Dr Rintoul says the Southern Ocean is the only place where the deep part of the ocean rises up to the surface and connects with the atmosphere, either releasing carbon dioxide or picking it up.
The scientists are interested in what controls those currents, how strong they are and what controls how much heat and carbon the ocean can store, he says.
“One of the big questions in this area of science is whether the Southern Ocean will continue to absorb that much carbon dioxide as it has in the past.”
The measurements his team make to track the increase in the amount of carbon that’s dissolved in the ocean will help determine exactly how fast the Southern Ocean is absorbing carbon and whether that’s changing over time.
Dr Rintoul says his team’s work in tracking the warming of the ocean also ties in with the increasing flow-off of Antarctica’s ice into the ocean and therefore global sea level rises.
He says scientific models developed so far indicate that the land and ocean sinks that together absorb about half the carbon in the atmosphere will become less efficient as the climate changes and that will tend to accelerate climate change.
“It’s too early to tell and our work on this voyage is relevant to that.”

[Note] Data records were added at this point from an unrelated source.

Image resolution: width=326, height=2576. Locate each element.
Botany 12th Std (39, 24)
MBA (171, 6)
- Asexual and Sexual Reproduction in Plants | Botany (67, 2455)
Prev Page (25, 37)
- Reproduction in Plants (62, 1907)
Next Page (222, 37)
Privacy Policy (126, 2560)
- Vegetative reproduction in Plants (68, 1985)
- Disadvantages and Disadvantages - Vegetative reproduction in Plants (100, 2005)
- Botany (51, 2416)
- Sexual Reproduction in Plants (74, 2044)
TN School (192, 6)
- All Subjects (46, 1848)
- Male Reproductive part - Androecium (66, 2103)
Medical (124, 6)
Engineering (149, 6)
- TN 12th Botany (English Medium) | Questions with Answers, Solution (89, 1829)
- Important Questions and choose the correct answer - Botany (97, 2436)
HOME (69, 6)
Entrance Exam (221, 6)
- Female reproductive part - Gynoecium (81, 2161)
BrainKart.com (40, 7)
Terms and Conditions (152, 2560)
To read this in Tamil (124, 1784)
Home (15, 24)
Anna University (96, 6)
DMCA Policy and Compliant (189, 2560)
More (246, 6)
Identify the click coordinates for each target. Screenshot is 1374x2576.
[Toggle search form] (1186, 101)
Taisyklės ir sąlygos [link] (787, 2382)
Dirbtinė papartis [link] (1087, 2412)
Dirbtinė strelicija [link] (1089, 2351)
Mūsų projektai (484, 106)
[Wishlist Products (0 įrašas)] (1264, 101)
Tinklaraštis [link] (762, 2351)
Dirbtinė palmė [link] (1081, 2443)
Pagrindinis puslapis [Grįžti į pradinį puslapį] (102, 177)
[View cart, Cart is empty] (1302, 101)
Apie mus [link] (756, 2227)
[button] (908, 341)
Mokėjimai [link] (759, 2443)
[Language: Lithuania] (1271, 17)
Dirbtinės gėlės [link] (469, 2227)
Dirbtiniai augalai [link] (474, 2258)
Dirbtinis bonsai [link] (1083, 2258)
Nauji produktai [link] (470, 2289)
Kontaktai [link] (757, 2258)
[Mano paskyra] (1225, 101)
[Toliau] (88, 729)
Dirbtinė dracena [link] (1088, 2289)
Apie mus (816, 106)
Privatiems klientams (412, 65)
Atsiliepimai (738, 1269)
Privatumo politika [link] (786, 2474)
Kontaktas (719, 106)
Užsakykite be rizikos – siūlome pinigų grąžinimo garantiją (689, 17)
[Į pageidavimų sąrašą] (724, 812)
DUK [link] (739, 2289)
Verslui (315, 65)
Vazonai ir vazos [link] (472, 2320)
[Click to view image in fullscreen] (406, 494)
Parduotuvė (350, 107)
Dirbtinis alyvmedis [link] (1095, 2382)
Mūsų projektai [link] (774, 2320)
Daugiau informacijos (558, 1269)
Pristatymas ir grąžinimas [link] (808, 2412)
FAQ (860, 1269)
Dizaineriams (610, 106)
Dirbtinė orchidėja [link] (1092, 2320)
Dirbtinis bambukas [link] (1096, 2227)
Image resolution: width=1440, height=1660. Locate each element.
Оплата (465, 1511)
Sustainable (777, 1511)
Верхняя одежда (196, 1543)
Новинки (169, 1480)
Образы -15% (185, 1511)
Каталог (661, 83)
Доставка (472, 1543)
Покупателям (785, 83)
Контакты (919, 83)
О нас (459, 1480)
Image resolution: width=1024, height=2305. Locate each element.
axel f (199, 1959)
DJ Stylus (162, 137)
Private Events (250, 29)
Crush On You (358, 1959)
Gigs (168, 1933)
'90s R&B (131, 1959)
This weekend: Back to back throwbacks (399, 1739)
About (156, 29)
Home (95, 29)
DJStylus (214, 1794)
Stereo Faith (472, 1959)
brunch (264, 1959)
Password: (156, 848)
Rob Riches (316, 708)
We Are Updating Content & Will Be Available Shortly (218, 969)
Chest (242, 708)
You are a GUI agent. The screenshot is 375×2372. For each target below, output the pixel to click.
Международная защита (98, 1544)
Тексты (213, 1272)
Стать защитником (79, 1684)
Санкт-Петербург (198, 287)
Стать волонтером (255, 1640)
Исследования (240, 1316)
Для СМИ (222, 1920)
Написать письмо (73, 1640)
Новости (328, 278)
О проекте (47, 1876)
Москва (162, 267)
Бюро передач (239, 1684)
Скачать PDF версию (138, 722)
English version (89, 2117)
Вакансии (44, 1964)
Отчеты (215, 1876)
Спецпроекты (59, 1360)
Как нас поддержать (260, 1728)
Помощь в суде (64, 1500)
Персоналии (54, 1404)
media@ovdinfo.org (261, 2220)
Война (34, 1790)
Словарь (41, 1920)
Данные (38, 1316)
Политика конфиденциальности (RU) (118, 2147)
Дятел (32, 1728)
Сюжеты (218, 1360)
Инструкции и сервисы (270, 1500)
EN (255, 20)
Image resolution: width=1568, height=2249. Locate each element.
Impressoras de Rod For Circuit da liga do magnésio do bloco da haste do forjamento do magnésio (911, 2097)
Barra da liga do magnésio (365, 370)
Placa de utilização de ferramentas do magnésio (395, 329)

Dr Rintoul says the evidence is that climate change is happening and it is caused by carbon-emitting human activity.
“Our job as scientists is to provide the best scientific information we can so that society can make some decisions,” he said.
“We don’t know everything as well as we’d like. In my own view we know enough to act and we could be acting more vigorously than we are at the moment.
“It is the challenge for my generation in my view.”